[Extracted page text data]
______
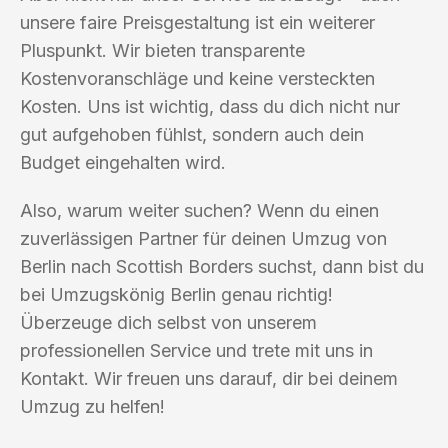
unsere faire Preisgestaltung ist ein weiterer
Pluspunkt. Wir bieten transparente
Kostenvoranschläge und keine versteckten
Kosten. Uns ist wichtig, dass du dich nicht nur
gut aufgehoben fühlst, sondern auch dein
Budget eingehalten wird.
Also, warum weiter suchen? Wenn du einen
zuverlässigen Partner für deinen Umzug von
Berlin nach Scottish Borders suchst, dann bist du
bei Umzugskönig Berlin genau richtig!
Überzeuge dich selbst von unserem
professionellen Service und trete mit uns in
Kontakt. Wir freuen uns darauf, dir bei deinem
Umzug zu helfen!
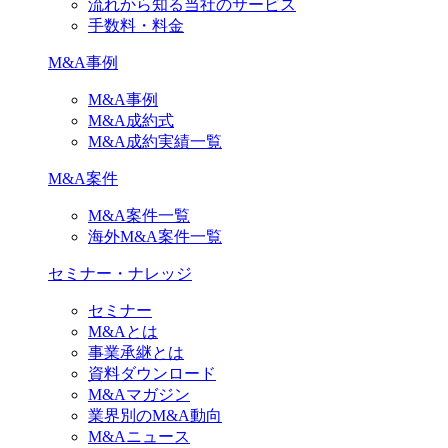
流れから知る当社のサービス
手数料・料金
M&A事例
M&A事例
M&A成約式
M&A成約実績一覧
M&A案件
M&A案件一覧
海外M&A案件一覧
セミナー・ナレッジ
セミナー
M&Aとは
事業承継とは
資料ダウンロード
M&Aマガジン
業界別のM&A動向
M&Aニュース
______
= Problem details =
Count the lines in the data where "dich" occurs. Report the number only.

= Result =
2